Follow these simple tips to ensure your pet’s senior years are also its golden years:

1. Increase veterinary visits. Dr. Mitsie Vargas a veterinarian based in Winter Haven, Florida says, “It’s important to take your senior pet for a checkup twice a year because that is when a lot of situations can be found out earlier and treated cheaper and with a better outcome.”

2. Watch for changes in behavior. Before any medical symptoms appear, behavioral changes can provide signs that something is wrong. Examples of behavior changes include confusion, decreased interaction with humans, house soiling and changes in sleep cycles.

3. Watch for weight changes. Dogs tend to gain wait as they age. Overweight older dogs are at increased risk of health problems.

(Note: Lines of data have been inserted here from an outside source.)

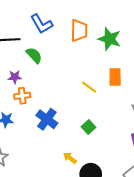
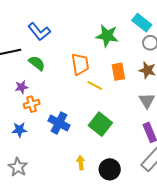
orange trapezoid: (79, 30) -> (80, 64), moved
green square: (89, 127) -> (100, 124), size x1.6
yellow arrow: (70, 158) -> (81, 163), moved, turned 56

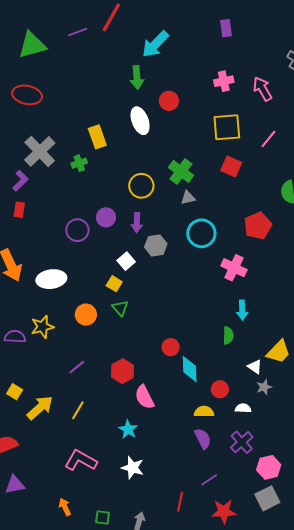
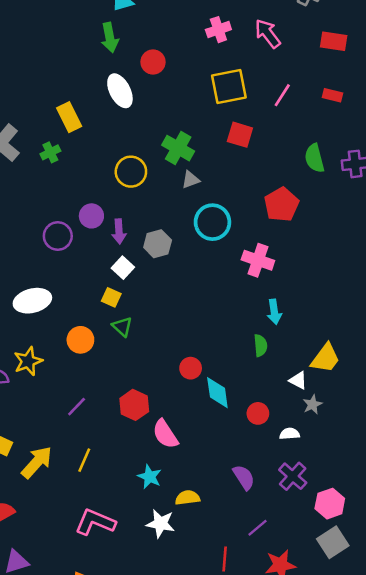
purple arrow: (137, 223) -> (119, 232), moved
yellow semicircle: (204, 412) -> (188, 498), moved

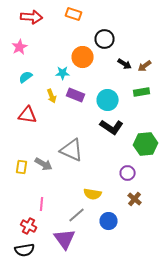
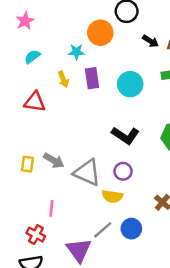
purple rectangle: (76, 95) -> (92, 78), turned 60
black L-shape: (112, 127) -> (125, 135), moved
gray triangle: (72, 150) -> (87, 172), moved
purple circle: (128, 173) -> (123, 171), moved
gray line: (77, 215) -> (103, 230), moved

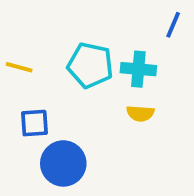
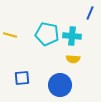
blue square: (34, 123) -> (22, 78), moved
blue circle: (63, 163) -> (60, 85), moved

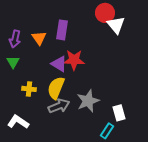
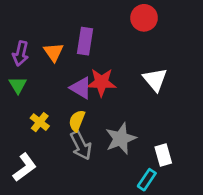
white triangle: (116, 25) -> (155, 80), moved
yellow semicircle: (56, 88) -> (77, 121), size x0.7
yellow cross: (29, 89) -> (40, 122), turned 32
gray arrow: (59, 106) -> (81, 145), turned 85
white L-shape: (18, 122) -> (25, 167), turned 110

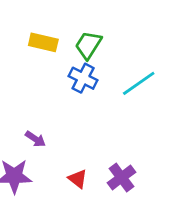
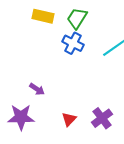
red triangle: (78, 179) -> (69, 119), turned 35

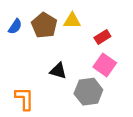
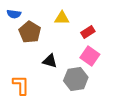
brown pentagon: (44, 25) -> (30, 32), moved
blue semicircle: (15, 26) -> (14, 14), moved, turned 64

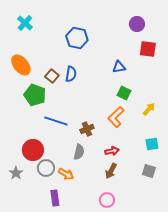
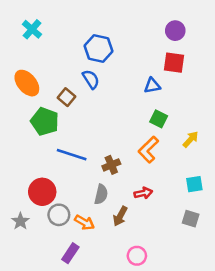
red square: (148, 49) -> (174, 63), moved
blue semicircle: (71, 74) -> (91, 79), moved, turned -42
brown arrow: (111, 171) -> (120, 216), moved
purple rectangle: (55, 198) -> (70, 253), turned 42

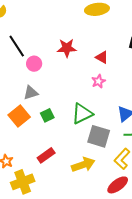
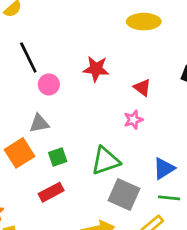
red rectangle: (46, 155) -> (51, 192), moved

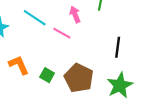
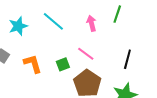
pink line: (62, 33) -> (86, 54), moved
green square: (47, 75) -> (63, 64), moved, turned 32

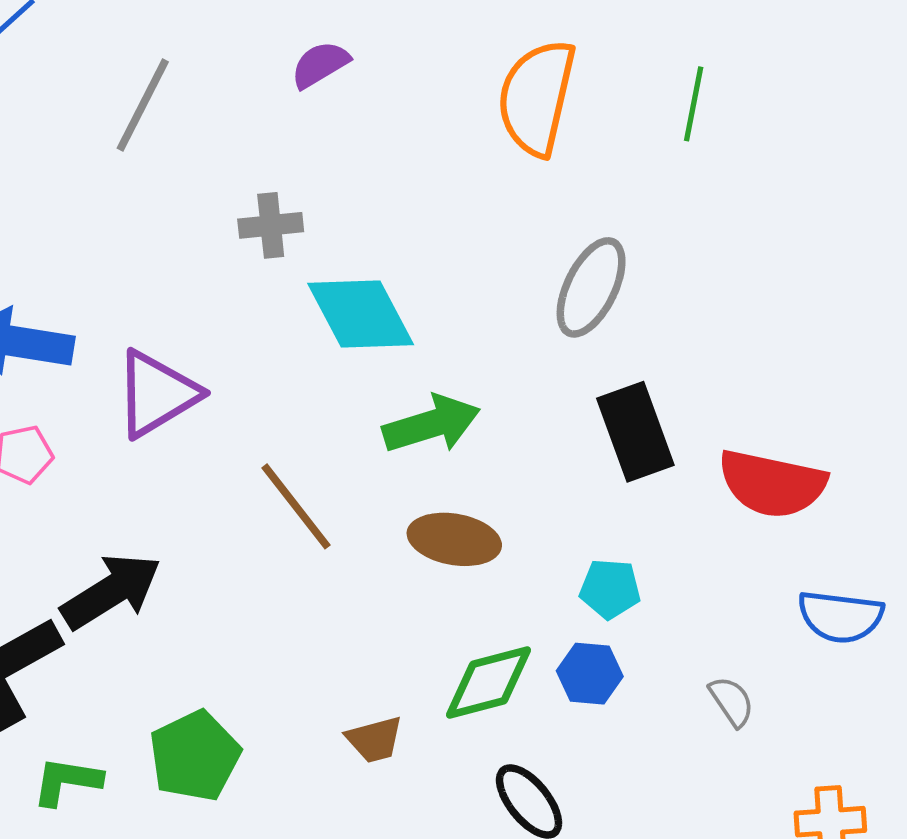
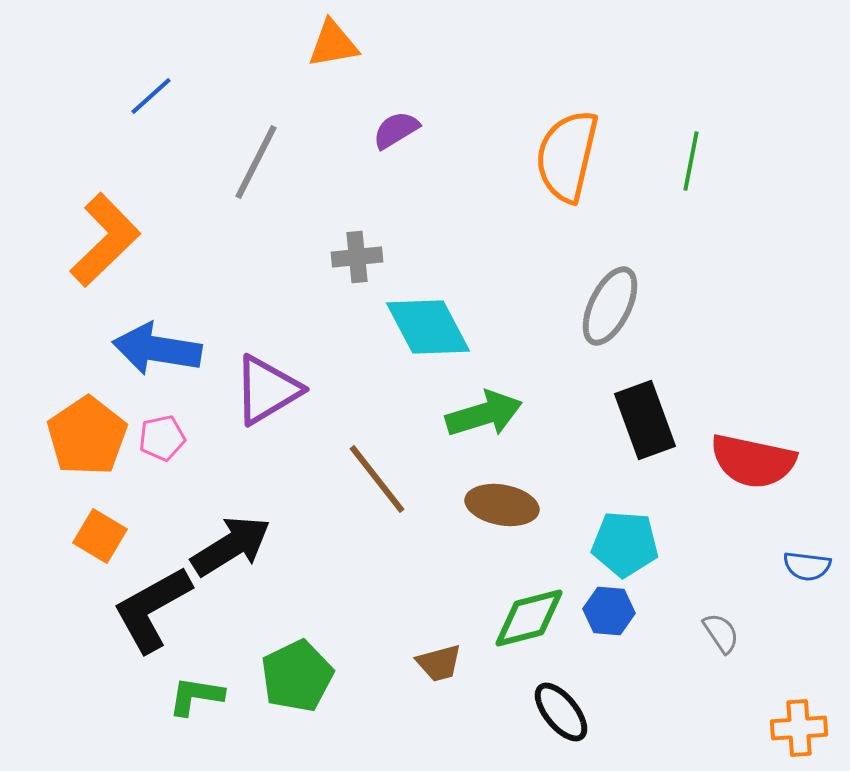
cyan pentagon: (610, 589) -> (625, 544), size x1.4
blue semicircle: (840, 617) -> (807, 566), size x0.7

4. Consider modifying diet and nutrition. As pets age, their dietary needs change. Senior pets may need easily digestible foods or foods with different calorie levels and ingredients that include anti-aging nutrients.

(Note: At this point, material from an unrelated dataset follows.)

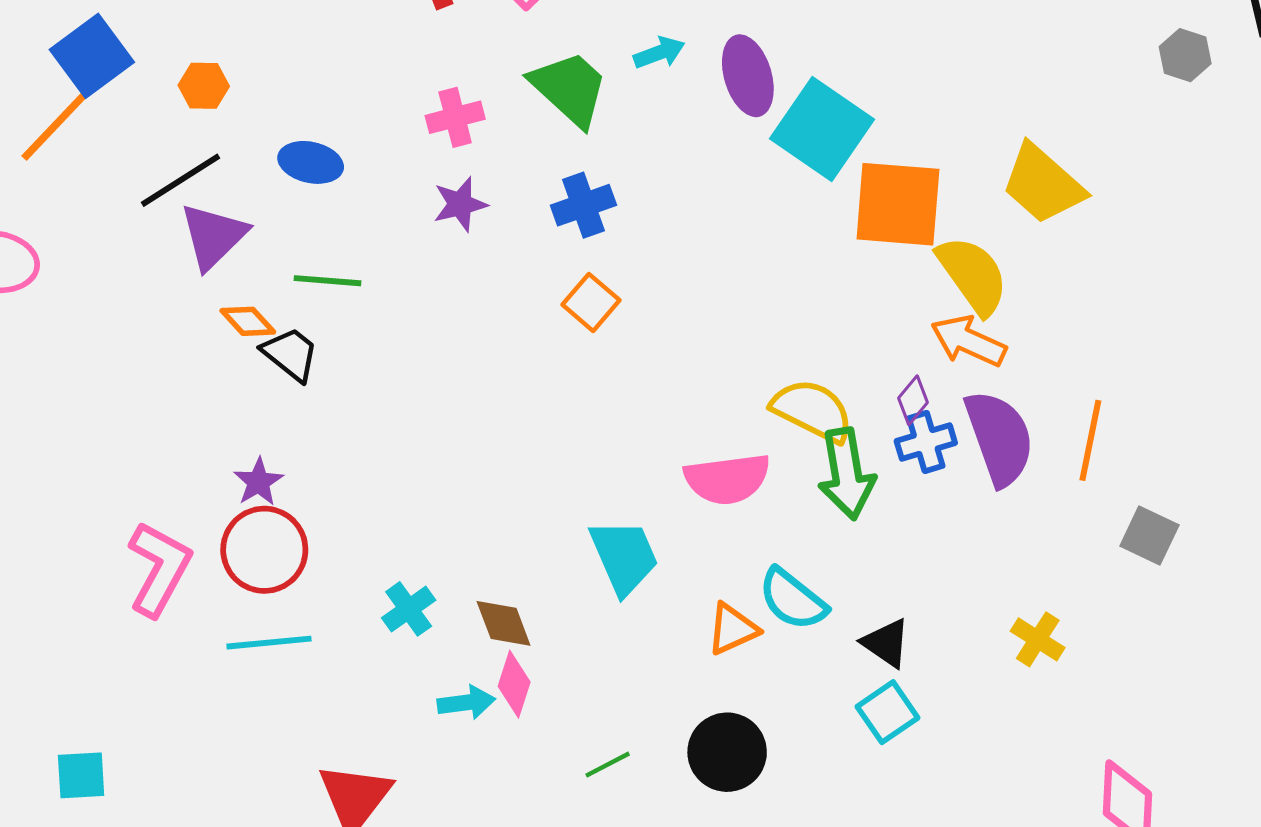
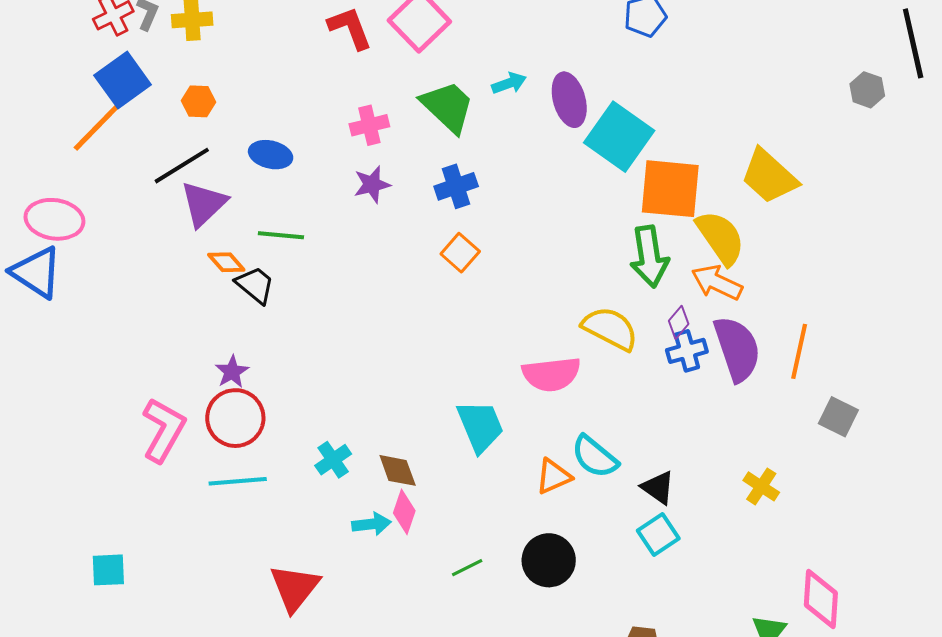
green arrow: (847, 474) -> (649, 257), moved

5. Keep pets physically active. Just as with older humans, it is very important to keep senior pets moving. Maintaining mobility through appropriate exercise will help keep them healthier.

6. Play stimulating games. Even pets can show signs of senility. Games (such as playing with food puzzle toys) that require time, patience and problem-solving abilities will help keep pets mentally active.

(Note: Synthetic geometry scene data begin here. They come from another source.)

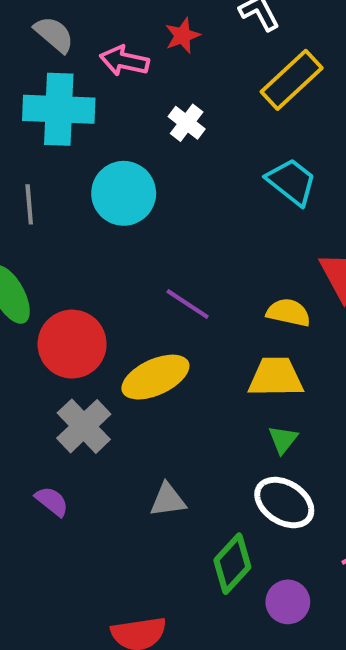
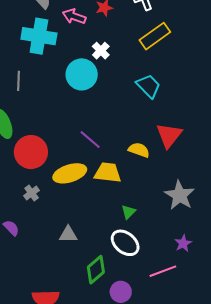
cyan circle: (124, 193) -> (82, 74), moved
yellow trapezoid: (276, 377) -> (108, 173), moved
gray cross: (84, 426) -> (32, 193), size x0.6

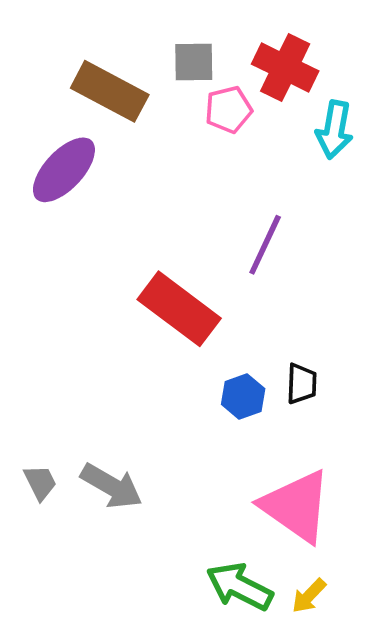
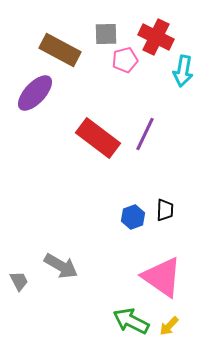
red rectangle: (179, 309) -> (98, 138), moved
gray trapezoid: (40, 482) -> (19, 281), moved

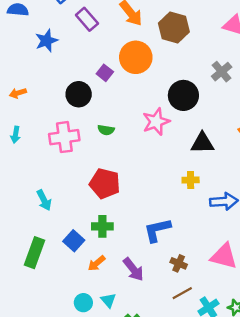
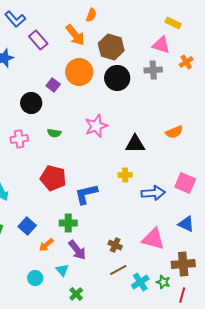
gray cross: (222, 72) -> (153, 70), moved, turned 36
black circle: (183, 95) -> (117, 78), moved
pink cross: (64, 137) -> (19, 139), size x0.7
green cross: (102, 226) -> (68, 223), moved
blue L-shape: (157, 230) -> (86, 194), moved
cyan triangle: (108, 300) -> (62, 270), moved

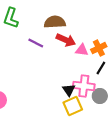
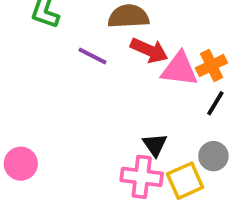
pink triangle: (82, 50) -> (179, 69), size x1.5
pink cross: (84, 86) -> (142, 177), moved
yellow square: (73, 106) -> (185, 181), moved

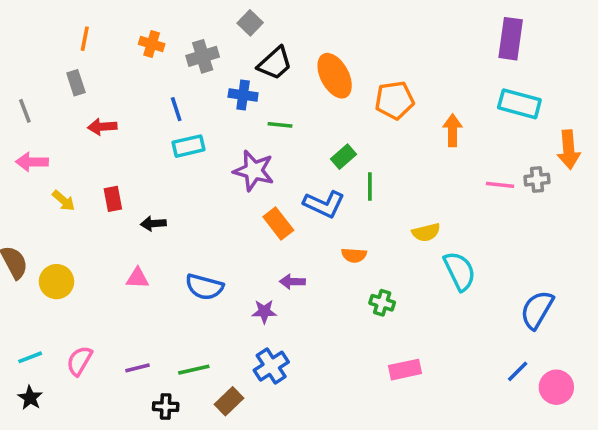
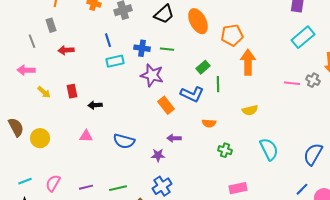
blue cross: (243, 95) -> (142, 48), moved
cyan rectangle: (519, 104) -> (303, 37), turned -55
gray line: (25, 111) -> (32, 41), moved
orange arrow: (453, 130) -> (248, 62), moved, size x1.4
gray cross: (537, 180) -> (313, 80), turned 32
cyan semicircle: (460, 271) -> (269, 149), moved

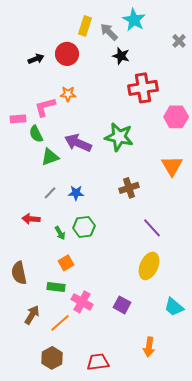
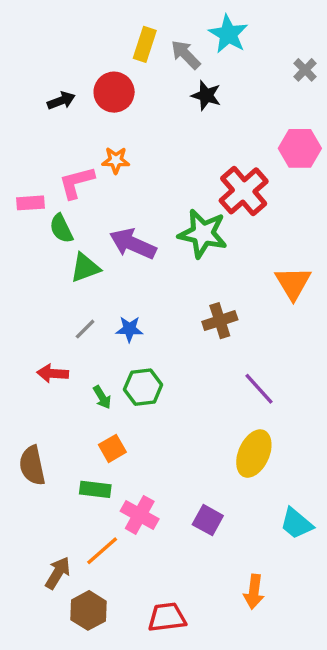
red cross: (143, 88) -> (244, 191), moved, turned -32
pink hexagon: (176, 117) -> (300, 148), moved
brown arrow: (32, 315) -> (58, 573), moved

7. Be aware of health risks and symptoms. Some pet breeds and lifestyles have increased risks associated with them. For instance, dogs that have not been neutered or spayed have a higher risk of developing mammary, testicular and prostate cancers. As pets get older they develop many of the same illnesses that are present in humans such as cancer, heart disease, kidney and urinary tract diseases, diabetes and even senility.

These seven tips will help maximize your pet’s senior years, but always check with veterinarians for specific guidelines on pet care.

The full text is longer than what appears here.